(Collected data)
__________________________________________________

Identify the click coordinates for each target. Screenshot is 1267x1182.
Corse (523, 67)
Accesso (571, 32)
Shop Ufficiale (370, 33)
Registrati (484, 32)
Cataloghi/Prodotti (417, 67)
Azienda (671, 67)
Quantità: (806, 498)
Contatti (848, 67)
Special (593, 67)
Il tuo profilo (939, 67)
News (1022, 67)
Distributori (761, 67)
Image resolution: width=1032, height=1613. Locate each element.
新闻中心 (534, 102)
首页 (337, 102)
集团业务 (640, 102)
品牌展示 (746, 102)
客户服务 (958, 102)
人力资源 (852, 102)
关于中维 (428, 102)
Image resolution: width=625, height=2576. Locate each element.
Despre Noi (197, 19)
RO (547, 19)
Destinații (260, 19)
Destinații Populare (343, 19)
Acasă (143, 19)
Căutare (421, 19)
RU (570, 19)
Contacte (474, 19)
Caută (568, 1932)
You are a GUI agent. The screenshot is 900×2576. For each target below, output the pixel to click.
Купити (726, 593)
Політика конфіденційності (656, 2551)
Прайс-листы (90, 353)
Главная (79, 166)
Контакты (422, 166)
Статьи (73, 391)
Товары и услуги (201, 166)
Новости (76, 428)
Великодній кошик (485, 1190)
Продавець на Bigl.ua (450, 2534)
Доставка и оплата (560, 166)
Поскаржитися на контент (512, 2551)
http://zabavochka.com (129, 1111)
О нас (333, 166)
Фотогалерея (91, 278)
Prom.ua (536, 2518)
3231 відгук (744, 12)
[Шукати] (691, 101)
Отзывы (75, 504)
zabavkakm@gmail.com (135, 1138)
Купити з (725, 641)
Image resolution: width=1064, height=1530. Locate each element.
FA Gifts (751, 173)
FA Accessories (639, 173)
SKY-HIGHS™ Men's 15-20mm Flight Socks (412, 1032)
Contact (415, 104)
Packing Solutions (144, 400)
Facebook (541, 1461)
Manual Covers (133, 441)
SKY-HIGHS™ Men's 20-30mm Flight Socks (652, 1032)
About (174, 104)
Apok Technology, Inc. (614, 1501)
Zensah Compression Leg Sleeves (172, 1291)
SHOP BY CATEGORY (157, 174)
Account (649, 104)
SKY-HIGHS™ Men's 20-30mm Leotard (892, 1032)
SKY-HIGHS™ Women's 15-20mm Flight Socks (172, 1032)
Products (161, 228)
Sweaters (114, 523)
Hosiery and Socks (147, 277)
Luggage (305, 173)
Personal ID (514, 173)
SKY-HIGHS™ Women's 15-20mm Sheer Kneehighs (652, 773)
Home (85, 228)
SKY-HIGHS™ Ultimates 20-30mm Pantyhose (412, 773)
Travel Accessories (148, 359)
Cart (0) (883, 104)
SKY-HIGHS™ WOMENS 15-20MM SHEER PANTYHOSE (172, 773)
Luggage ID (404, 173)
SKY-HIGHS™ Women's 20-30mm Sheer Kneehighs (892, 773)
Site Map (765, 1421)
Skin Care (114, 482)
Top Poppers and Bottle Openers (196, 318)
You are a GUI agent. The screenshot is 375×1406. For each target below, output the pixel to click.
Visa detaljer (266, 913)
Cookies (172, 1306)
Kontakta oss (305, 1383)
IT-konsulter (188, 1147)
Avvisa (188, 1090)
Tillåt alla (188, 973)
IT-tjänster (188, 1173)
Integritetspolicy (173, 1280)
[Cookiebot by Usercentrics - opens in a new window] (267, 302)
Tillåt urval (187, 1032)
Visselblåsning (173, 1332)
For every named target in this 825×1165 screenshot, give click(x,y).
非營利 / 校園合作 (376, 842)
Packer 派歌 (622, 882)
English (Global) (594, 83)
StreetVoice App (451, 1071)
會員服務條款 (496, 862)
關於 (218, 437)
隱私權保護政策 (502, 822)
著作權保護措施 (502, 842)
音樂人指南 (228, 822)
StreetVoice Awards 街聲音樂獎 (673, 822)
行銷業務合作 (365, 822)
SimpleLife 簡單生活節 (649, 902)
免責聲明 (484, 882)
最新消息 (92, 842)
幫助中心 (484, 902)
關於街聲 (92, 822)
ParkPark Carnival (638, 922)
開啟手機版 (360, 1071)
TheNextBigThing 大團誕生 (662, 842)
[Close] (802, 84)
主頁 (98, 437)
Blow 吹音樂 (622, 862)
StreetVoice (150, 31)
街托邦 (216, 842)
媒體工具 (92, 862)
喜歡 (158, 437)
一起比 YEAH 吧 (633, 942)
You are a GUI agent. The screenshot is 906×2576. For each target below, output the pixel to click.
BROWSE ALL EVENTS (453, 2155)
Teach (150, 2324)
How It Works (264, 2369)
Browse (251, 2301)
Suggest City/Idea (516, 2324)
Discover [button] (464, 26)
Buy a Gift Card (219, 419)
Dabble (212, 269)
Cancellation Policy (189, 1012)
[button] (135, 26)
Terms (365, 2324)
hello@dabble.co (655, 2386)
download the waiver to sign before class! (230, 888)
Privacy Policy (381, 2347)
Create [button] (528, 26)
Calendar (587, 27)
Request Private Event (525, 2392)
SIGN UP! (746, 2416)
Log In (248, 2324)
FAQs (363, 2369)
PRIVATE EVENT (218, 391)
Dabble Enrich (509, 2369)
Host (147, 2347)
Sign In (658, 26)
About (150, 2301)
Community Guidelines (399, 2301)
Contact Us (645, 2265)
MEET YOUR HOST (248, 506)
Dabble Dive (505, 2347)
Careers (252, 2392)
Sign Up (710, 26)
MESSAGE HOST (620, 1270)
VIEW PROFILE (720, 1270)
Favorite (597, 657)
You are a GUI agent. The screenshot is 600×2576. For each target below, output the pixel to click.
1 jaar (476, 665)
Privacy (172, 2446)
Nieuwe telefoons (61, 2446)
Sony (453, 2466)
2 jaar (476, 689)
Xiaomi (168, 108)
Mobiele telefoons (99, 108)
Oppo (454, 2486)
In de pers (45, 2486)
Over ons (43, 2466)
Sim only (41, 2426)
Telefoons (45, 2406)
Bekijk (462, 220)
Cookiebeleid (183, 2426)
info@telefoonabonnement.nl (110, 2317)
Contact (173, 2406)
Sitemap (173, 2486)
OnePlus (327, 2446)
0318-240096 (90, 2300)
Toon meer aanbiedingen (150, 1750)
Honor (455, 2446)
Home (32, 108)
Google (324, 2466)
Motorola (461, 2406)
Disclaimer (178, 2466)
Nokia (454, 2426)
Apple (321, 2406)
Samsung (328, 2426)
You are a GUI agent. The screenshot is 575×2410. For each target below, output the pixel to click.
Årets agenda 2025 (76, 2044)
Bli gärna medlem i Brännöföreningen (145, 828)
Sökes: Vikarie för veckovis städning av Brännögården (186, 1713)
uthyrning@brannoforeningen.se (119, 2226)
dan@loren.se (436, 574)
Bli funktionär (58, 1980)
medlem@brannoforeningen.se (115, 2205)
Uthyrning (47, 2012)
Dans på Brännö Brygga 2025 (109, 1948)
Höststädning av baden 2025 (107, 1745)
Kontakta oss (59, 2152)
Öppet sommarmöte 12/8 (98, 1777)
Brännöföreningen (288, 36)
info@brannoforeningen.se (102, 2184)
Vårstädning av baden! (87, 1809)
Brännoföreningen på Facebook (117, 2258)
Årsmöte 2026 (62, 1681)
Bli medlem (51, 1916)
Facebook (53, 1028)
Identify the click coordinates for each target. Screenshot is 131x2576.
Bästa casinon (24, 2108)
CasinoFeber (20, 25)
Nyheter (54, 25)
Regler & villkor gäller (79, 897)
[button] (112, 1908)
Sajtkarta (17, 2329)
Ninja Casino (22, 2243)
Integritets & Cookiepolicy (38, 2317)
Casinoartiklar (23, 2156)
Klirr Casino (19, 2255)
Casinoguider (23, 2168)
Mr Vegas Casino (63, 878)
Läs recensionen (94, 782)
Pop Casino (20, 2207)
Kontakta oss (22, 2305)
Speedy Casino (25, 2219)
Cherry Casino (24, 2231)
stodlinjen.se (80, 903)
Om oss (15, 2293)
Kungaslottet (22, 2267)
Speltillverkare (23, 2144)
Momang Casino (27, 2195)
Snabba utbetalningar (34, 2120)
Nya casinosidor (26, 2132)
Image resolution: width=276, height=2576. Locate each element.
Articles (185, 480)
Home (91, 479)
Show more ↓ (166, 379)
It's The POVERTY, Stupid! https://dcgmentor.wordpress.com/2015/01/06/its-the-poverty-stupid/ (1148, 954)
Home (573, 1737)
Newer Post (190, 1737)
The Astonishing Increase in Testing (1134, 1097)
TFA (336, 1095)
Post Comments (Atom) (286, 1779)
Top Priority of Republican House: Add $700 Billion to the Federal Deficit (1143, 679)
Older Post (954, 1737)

__________________________________________________

• **Exercise**: Send back the lines of the records word for word, from the very first through the line containing "Hosiery and Socks (147, 277)".

• **Result for this task**:
Identify the click coordinates for each target. Screenshot is 1267x1182.
Corse (523, 67)
Accesso (571, 32)
Shop Ufficiale (370, 33)
Registrati (484, 32)
Cataloghi/Prodotti (417, 67)
Azienda (671, 67)
Quantità: (806, 498)
Contatti (848, 67)
Special (593, 67)
Il tuo profilo (939, 67)
News (1022, 67)
Distributori (761, 67)
Image resolution: width=1032, height=1613. Locate each element.
新闻中心 (534, 102)
首页 (337, 102)
集团业务 (640, 102)
品牌展示 (746, 102)
客户服务 (958, 102)
人力资源 (852, 102)
关于中维 (428, 102)
Image resolution: width=625, height=2576. Locate each element.
Despre Noi (197, 19)
RO (547, 19)
Destinații (260, 19)
Destinații Populare (343, 19)
Acasă (143, 19)
Căutare (421, 19)
RU (570, 19)
Contacte (474, 19)
Caută (568, 1932)
You are a GUI agent. The screenshot is 900×2576. For each target below, output the pixel to click.
Купити (726, 593)
Політика конфіденційності (656, 2551)
Прайс-листы (90, 353)
Главная (79, 166)
Контакты (422, 166)
Статьи (73, 391)
Товары и услуги (201, 166)
Новости (76, 428)
Великодній кошик (485, 1190)
Продавець на Bigl.ua (450, 2534)
Доставка и оплата (560, 166)
Поскаржитися на контент (512, 2551)
http://zabavochka.com (129, 1111)
О нас (333, 166)
Фотогалерея (91, 278)
Prom.ua (536, 2518)
3231 відгук (744, 12)
[Шукати] (691, 101)
Отзывы (75, 504)
zabavkakm@gmail.com (135, 1138)
Купити з (725, 641)
Image resolution: width=1064, height=1530. Locate each element.
FA Gifts (751, 173)
FA Accessories (639, 173)
SKY-HIGHS™ Men's 15-20mm Flight Socks (412, 1032)
Contact (415, 104)
Packing Solutions (144, 400)
Facebook (541, 1461)
Manual Covers (133, 441)
SKY-HIGHS™ Men's 20-30mm Flight Socks (652, 1032)
About (174, 104)
Apok Technology, Inc. (614, 1501)
Zensah Compression Leg Sleeves (172, 1291)
SHOP BY CATEGORY (157, 174)
Account (649, 104)
SKY-HIGHS™ Men's 20-30mm Leotard (892, 1032)
SKY-HIGHS™ Women's 15-20mm Flight Socks (172, 1032)
Products (161, 228)
Sweaters (114, 523)
Hosiery and Socks (147, 277)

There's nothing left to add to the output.